Friday, December 04, 2015

Advent Sock Day 4

FL woke at 2.30am in agony.  I gave him a top up morphine pill that saw him through to 5am when I managed to get him up.  He then slept bent over the kitchen table - the most comfortable position for a Myeloma sufferer, I am told.
This morning I managed to arrange a house call from his GP.  She is going to talk to the hospital about a short stay in the local hospice to get his pain under control, as he is suffering to an unacceptable level.  She also took a blood sample to check his white and red cell counts, in case he needs a blood transfusion sooner rather than later. 
I administered half a satsuma and a tin of ravioli.  No point in having a battle over broccoli when he doesn't want to eat at all.


Continue sock A by knitting 4 rounds with a color determined by the year you joined Ravelry.
2007-2008 - Red
I was an early adopter, and joined Ravelry when it was still "beta".

I worked 4 rows of grey first, in attempt to even up my two socks.  Simple arithmetic is beyond me today, so I can't tell if this is going to work or not.
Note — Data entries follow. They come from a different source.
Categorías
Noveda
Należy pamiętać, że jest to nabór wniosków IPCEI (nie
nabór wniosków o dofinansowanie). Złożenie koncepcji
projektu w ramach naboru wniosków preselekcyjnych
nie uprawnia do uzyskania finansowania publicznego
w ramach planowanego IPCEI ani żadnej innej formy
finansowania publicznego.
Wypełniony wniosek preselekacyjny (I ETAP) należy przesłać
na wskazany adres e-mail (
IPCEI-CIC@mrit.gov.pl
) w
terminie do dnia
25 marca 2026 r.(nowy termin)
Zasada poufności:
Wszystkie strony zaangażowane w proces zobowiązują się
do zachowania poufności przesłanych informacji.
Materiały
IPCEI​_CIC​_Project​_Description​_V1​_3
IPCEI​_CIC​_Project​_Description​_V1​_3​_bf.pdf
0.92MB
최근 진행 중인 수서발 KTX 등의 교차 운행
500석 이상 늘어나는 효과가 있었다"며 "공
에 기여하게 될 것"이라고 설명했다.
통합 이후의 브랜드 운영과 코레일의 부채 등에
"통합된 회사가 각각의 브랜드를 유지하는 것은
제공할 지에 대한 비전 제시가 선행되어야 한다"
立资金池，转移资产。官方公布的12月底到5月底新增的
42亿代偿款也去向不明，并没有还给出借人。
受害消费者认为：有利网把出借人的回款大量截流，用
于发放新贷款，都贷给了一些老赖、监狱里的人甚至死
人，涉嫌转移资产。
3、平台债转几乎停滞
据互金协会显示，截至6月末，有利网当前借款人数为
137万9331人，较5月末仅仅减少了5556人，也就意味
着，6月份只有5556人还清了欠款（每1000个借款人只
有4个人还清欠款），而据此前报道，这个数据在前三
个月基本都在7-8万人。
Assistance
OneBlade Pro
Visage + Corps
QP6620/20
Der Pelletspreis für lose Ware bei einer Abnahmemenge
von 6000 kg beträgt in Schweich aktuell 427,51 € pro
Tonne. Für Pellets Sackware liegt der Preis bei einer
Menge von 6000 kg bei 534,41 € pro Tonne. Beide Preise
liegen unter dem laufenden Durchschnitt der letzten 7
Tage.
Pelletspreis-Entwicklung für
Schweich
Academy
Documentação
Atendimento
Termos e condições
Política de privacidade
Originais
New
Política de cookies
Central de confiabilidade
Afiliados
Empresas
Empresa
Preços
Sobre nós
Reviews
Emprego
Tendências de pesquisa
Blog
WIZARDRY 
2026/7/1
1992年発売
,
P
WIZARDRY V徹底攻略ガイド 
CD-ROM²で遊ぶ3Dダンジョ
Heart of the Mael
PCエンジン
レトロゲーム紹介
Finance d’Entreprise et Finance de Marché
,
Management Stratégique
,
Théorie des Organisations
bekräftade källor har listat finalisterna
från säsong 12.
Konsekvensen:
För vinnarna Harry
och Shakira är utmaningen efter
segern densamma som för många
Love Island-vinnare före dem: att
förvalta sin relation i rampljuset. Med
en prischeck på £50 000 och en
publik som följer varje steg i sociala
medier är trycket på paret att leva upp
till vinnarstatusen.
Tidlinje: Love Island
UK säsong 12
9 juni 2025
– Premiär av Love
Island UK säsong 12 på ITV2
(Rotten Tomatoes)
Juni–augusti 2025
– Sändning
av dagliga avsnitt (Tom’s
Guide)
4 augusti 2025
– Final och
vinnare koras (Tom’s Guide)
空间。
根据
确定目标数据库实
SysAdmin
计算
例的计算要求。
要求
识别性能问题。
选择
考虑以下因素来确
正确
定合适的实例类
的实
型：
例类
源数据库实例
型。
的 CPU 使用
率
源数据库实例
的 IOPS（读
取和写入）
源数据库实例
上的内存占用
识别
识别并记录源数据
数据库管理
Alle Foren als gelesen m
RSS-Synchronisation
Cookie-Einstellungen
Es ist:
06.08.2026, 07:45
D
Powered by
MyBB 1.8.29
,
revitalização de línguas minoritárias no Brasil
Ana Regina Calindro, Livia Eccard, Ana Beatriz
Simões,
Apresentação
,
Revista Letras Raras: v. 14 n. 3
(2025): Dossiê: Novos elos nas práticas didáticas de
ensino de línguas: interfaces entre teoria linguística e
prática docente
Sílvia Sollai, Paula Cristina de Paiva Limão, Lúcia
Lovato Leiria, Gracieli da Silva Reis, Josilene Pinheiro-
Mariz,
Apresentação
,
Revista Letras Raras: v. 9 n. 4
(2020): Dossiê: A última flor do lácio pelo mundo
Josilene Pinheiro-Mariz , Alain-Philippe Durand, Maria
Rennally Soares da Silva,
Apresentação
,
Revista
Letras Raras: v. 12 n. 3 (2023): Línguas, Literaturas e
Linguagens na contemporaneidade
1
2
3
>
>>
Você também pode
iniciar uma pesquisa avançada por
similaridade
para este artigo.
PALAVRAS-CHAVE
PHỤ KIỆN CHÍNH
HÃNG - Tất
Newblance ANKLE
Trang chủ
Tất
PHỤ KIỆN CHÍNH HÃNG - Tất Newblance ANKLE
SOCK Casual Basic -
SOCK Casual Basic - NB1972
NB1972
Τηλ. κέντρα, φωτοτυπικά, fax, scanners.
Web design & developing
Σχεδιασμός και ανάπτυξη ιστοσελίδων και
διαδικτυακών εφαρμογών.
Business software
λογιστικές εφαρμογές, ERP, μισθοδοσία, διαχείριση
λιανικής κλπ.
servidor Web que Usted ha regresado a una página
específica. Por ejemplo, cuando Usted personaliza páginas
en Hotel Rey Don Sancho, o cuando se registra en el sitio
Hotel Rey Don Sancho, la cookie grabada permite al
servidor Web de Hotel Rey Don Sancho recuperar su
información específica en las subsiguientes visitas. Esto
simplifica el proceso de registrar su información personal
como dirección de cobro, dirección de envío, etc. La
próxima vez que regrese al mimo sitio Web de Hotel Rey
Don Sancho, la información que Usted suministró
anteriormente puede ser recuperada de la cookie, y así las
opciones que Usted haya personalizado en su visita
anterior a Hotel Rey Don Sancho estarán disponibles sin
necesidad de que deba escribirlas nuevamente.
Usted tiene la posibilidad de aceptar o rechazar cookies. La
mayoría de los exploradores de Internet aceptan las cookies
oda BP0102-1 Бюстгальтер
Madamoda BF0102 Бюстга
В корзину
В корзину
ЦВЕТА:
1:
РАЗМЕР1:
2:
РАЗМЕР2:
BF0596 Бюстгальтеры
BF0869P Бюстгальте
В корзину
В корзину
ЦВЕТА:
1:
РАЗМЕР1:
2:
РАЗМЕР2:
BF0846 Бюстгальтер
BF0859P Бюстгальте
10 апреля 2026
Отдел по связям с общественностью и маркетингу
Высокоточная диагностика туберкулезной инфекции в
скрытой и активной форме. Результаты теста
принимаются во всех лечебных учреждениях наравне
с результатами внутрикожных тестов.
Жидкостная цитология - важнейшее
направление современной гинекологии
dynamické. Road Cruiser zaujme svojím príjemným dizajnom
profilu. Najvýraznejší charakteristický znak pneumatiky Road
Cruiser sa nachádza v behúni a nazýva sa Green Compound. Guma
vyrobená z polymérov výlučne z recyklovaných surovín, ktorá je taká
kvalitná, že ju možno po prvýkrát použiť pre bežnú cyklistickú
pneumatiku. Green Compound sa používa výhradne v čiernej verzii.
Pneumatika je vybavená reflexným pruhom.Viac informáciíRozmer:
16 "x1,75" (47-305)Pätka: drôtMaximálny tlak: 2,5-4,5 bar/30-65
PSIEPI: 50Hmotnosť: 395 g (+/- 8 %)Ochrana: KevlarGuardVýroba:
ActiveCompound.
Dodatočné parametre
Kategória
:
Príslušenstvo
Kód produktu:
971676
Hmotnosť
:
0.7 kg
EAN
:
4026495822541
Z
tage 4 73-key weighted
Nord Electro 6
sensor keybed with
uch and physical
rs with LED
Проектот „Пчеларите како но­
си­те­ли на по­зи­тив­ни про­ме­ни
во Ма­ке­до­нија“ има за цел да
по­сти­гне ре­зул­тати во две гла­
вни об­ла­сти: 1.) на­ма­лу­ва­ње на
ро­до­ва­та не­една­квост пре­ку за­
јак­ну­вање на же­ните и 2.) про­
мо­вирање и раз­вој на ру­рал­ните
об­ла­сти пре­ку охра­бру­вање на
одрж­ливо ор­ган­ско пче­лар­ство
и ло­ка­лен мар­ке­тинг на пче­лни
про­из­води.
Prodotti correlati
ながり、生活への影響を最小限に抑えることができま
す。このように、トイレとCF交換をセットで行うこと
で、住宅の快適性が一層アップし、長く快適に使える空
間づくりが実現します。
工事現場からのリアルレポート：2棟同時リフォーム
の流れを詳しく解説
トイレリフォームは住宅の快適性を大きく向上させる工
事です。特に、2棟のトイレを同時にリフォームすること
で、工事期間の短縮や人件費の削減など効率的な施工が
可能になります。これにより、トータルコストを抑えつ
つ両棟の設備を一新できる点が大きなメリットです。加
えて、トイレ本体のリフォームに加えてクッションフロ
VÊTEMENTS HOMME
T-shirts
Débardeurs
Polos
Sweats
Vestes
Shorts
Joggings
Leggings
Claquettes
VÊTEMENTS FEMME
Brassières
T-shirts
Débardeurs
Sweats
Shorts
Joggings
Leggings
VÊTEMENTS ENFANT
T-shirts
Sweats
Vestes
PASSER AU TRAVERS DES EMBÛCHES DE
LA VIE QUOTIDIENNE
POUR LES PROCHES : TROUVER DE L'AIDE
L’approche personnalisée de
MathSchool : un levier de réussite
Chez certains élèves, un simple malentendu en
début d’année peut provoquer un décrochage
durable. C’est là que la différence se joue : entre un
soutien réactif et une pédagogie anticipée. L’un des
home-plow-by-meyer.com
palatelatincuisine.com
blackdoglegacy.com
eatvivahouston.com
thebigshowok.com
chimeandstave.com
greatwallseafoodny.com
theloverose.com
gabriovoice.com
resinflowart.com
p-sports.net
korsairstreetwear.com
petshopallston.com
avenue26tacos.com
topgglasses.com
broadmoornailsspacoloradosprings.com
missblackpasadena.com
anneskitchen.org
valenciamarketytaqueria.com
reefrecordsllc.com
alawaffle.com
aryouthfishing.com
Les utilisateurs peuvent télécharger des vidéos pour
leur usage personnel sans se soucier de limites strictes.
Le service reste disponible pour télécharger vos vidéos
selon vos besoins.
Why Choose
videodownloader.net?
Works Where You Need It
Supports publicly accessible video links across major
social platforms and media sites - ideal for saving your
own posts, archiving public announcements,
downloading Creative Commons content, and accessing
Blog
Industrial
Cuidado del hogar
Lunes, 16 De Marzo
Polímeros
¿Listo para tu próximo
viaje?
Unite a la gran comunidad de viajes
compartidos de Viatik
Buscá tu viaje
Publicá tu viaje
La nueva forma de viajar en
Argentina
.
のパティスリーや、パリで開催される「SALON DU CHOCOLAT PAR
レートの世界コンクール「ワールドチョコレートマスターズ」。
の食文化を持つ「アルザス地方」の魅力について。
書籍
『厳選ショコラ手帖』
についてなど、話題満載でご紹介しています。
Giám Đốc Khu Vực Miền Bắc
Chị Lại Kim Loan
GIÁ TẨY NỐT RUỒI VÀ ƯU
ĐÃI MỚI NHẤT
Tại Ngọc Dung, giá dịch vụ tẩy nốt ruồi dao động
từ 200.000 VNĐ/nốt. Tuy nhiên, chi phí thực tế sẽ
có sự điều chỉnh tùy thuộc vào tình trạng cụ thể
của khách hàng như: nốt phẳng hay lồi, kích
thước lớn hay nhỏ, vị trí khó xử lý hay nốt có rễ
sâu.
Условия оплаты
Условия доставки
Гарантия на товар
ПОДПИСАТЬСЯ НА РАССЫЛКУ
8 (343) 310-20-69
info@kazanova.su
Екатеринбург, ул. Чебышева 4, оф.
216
Thank you so much for all your kind words and cheer-leading.
There isn't anything anyone can do.  But thank you for asking :)

24 comments:

Cherie said...

Blessings to you, Roo.

Emma said...

Please accept my virtual love and {{{hugs}}}. I hope that FL is controlled, one way or another. You are both in my thoughts.

Did I say "crap"?!

Mairead Hardy said...

Bugger... Sending hugs and positive vibes that they can get some suitable pain relief for FL. You will both be better for it.

Socks are looking good!

Aara said...

Prayers for peace and freedom from pain.

MCKGJK said...

I'm a long term follower of your blog but I'm not sure I've commented before. But I wanted to say hello today. It's heartbreaking to hear these latest developments, even though I don't "know" you or FL in real life. I wish there was something someone could do to flick a switch and make things better. Seeing as that's not possible, I hope that knowing that others around you are sending you lots and lots of love, whether you know them or not, helps a tiny tiny bit.

K.Line said...

I'm giving you all my positive vibes for getting the pain under control. Pain is so shitty (to understate it ridiculously).

MaryinTN said...

Huggs and positive mojo to you and FL!!

Taran said...

I'm so sorry. I hope they can do something for his pain.

Jodie said...

There are no words, really, Roo. Know that I and your many followers (known or not) are wishing for peace and strength for you. I hope that our care gives you even the smallest amount of comfort. Take care of yourself

Cazz said...

((Hugs))

Knitlass said...

Hope you both manage over the weekend - with pain and sleep. Knitting keeps us going.

Saffi said...

Thinking of you both this weekend.

Saffi said...

Thinking of you both this weekend.

Lizzi said...

Keep doing what you do.

Tinned ravioli? I haven’t had that in years - quite put me in the mood.
x

poppyinstitches said...

thinking of you, sending lots of love x

not had tinned ravioli for ever so long, sounds like a perfect supper after work tonight!

Fiona said...

A rare commenter here, but I love your posts. This one is tinged with sadness, but "in sickness and in health" you are doing your best to support FL. Well done for finding the strength to share.

Carmen Bouchard said...

May the Force be with you both. Thinking of you doesn't feel quite enough.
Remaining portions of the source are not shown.